Assignment
Nothing but the lines below from the one containing "des antennes mobiles, ils" through the one containing "30 percesig" should appear in the answer, exact and without pictures.

Record set
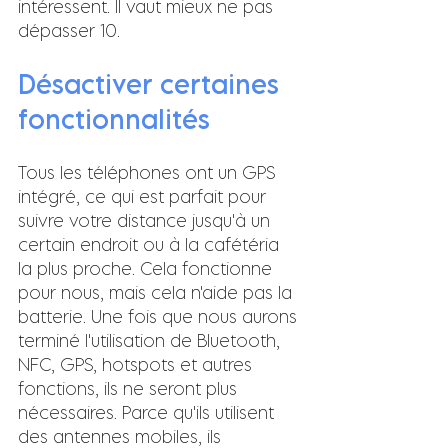
intéressent. Il vaut mieux ne pas 
dépasser 10.
Désactiver certaines 
fonctionnalités
Tous les téléphones ont un GPS 
intégré, ce qui est parfait pour 
suivre votre distance jusqu'à un 
certain endroit ou à la cafétéria 
la plus proche. Cela fonctionne 
pour nous, mais cela n'aide pas la 
batterie. Une fois que nous aurons 
terminé l'utilisation de Bluetooth, 
NFC, GPS, hotspots et autres 
fonctions, ils ne seront plus 
nécessaires. Parce qu'ils utilisent 
des antennes mobiles, ils 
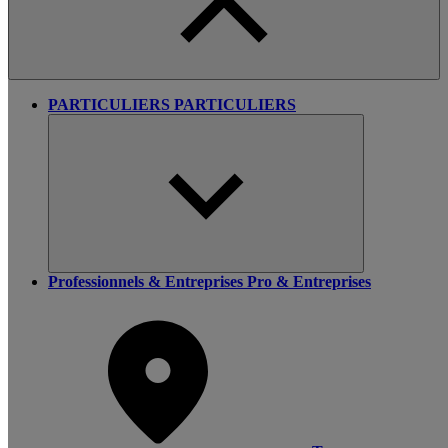
PARTICULIERS
PARTICULIERS
Professionnels & Entreprises
Pro & Entreprises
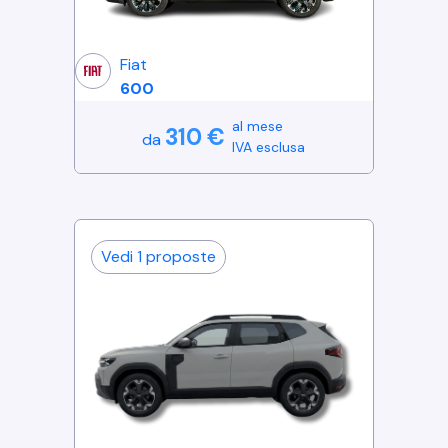
Fiat
600
al mese
310
€
da
IVA esclusa
Vedi
1
proposte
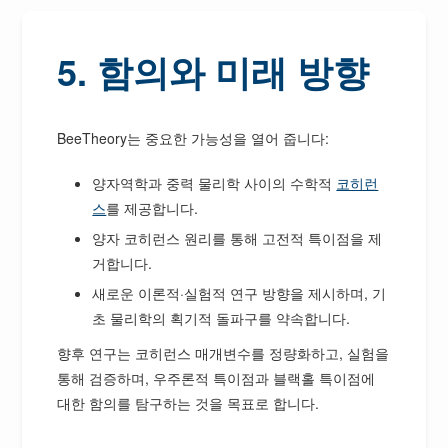
5. 함의와 미래 방향
BeeTheory는 중요한 가능성을 열어 줍니다:
양자역학과 중력 물리학 사이의 수학적
코히런
스
를 제공합니다.
양자 코히런스 원리를 통해 고전적 특이점을 제
거합니다.
새로운 이론적·실험적 연구 방향을 제시하며, 기
초 물리학의 획기적 돌파구를 약속합니다.
향후 연구는 코히런스 매개변수를 정량화하고, 실험을
통해 검증하며, 우주론적 특이점과 블랙홀 특이점에
대한 함의를 탐구하는 것을 목표로 합니다.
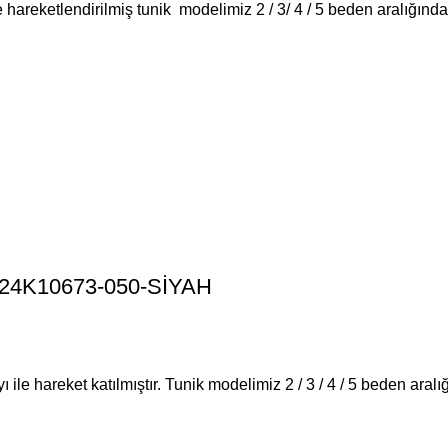
le hareketlendirilmiş tunik modelimiz 2 / 3/ 4 / 5 beden aralığın
DE24K10673-050-SİYAH
ı ile hareket katılmıştır. Tunik modelimiz 2 / 3 / 4 / 5 beden ara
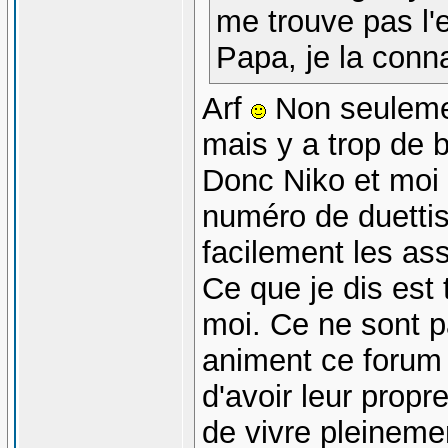
me trouve pas l'
Papa, je la conna
Arf
Non seulemen
mais y a trop de b
Donc Niko et moi 
numéro de duettis
facilement les as
Ce que je dis est 
moi. Ce ne sont pa
animent ce forum a
d'avoir leur propr
de vivre pleinemen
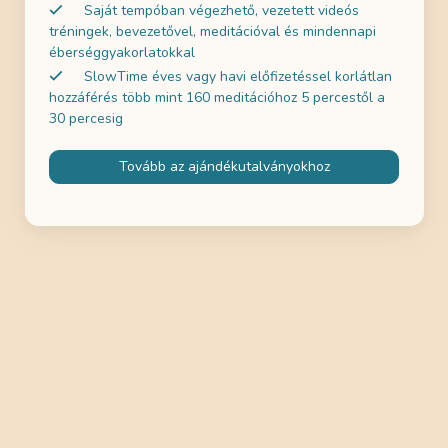
Saját tempóban végezhető, vezetett videós
tréningek, bevezetővel, meditációval és mindennapi
éberséggyakorlatokkal
SlowTime éves vagy havi előfizetéssel korlátlan
hozzáférés több mint 160 meditációhoz 5 percestől a
30 percesig
Tovább az ajándékutalványokhoz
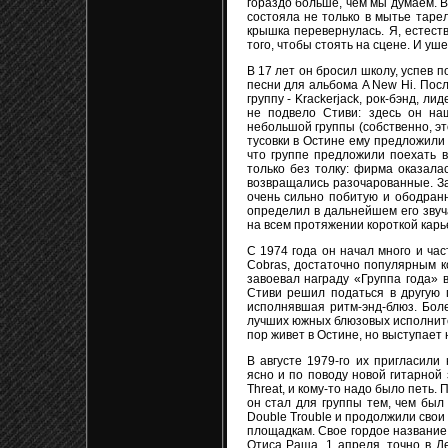
гораздо больше, чем мы думаем. В
состояла не только в мытье тарел
крышка перевернулась. Я, естеств
того, чтобы стоять на сцене. И уше
В 17 лет он бросил школу, успев п
песни для альбома A New Hi. Посл
группу - Krackerjack, рок-бэнд, л
не подвело Стиви: здесь он на
небольшой группы (собственно, это
тусовки в Остине ему предложили в
что группе предложили поехать в
только без толку: фирма оказала
возвращались разочарованные. Зат
очень сильно побитую и ободранн
определил в дальнейшем его звуч
на всем протяжении короткой кар
С 1974 года он начал много и час
Cobras, достаточно популярным ко
завоевал награду «Группа года» 
Стиви решил податься в другую г
исполнявшая ритм-энд-блюз. Боле
лучших южных блюзовых исполнител
пор живет в Остине, но выступает н
В августе 1979-го их пригласили
ясно и по поводу новой гитарной 
Threat, и кому-то надо было петь.
он стал для группы тем, чем был
Double Trouble и продолжили свои
площадкам. Свое гордое название 
Отиса Раша. 1 апреля, точно в Де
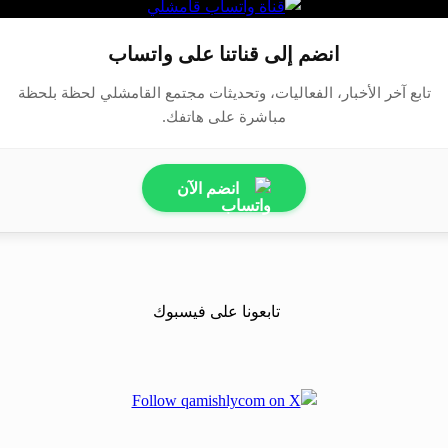
انضم إلى قناتنا على واتساب
تابع آخر الأخبار، الفعاليات، وتحديثات مجتمع القامشلي لحظة بلحظة
مباشرة على هاتفك.
انضم الآن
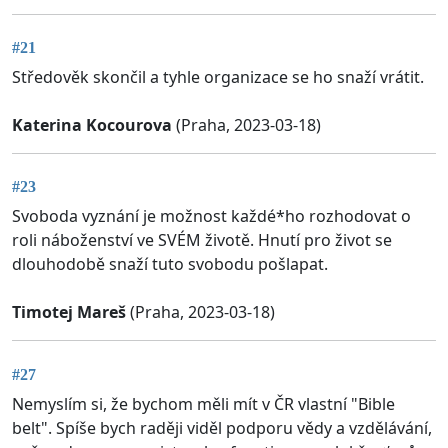
#21
Středověk skončil a tyhle organizace se ho snaží vrátit.
Katerina Kocourova
(Praha, 2023-03-18)
#23
Svoboda vyznání je možnost každé*ho rozhodovat o
roli náboženství ve SVÉM životě. Hnutí pro život se
dlouhodobě snaží tuto svobodu pošlapat.
Timotej Mareš
(Praha, 2023-03-18)
#27
Nemyslím si, že bychom měli mít v ČR vlastní "Bible
belt". Spíše bych raději viděl podporu vědy a vzdělávání,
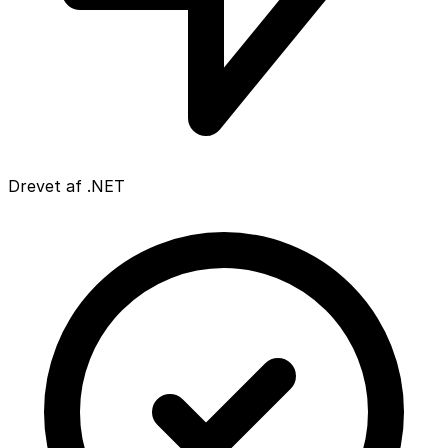
Drevet af .NET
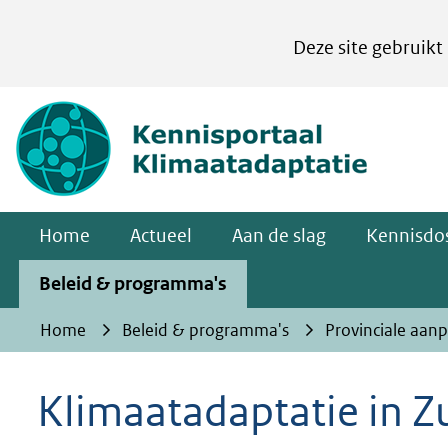
Cookies
Deze site gebruikt
instellen
Hier
(naar homepa
kan
het
gebruik
van
Home
Actueel
Aan de slag
Kennisdos
cookies
op
Beleid & programma's
deze
Home
Beleid & programma's
Provinciale aan
website
worden
Klimaatadaptatie in Z
toegestaan
of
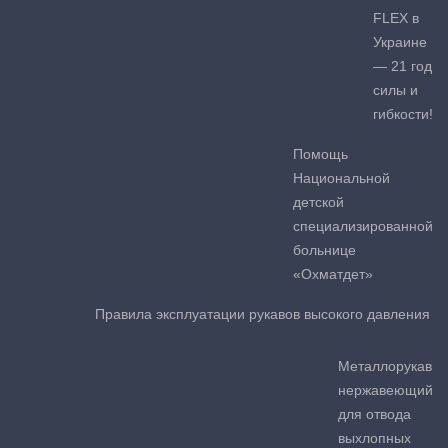
FLEX в
Украине
— 21 год
силы и
гибкости!
Помощь
Национальной
детской
специализированной
больнице
«Охматдет»
Правила эксплуатации рукавов высокого давления
Металлорукав
нержавеющий
для отвода
выхлопных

Final answer
des antennes mobiles, ils 
PARTICULIERS
PARTICULIERS
Professionnels & Entreprises
Pro & Entreprises
Fiat
600
al mese
310
€
da
IVA esclusa
Vedi
1
proposte
5. 함의와 미래 방향
BeeTheory는 중요한 가능성을 열어 줍니다:
양자역학과 중력 물리학 사이의 수학적
코히런
스
를 제공합니다.
양자 코히런스 원리를 통해 고전적 특이점을 제
거합니다.
새로운 이론적·실험적 연구 방향을 제시하며, 기
초 물리학의 획기적 돌파구를 약속합니다.
향후 연구는 코히런스 매개변수를 정량화하고, 실험을
통해 검증하며, 우주론적 특이점과 블랙홀 특이점에
대한 함의를 탐구하는 것을 목표로 합니다.
le hareketlendirilmiş tunik modelimiz 2 / 3/ 4 / 5 beden aralığın
DE24K10673-050-SİYAH
ı ile hareket katılmıştır. Tunik modelimiz 2 / 3 / 4 / 5 beden ara
me trouve pas l'
Papa, je la conna
Arf
Non seulemen
mais y a trop de b
Donc Niko et moi 
numéro de duettis
facilement les as
Ce que je dis est 
moi. Ce ne sont pa
animent ce forum a
d'avoir leur propr
de vivre pleinemen
Saját tempóban végezhető, vezetett videós
tréningek, bevezetővel, meditációval és mindennapi
éberséggyakorlatokkal
SlowTime éves vagy havi előfizetéssel korlátlan
hozzáférés több mint 160 meditációhoz 5 percestől a
30 percesig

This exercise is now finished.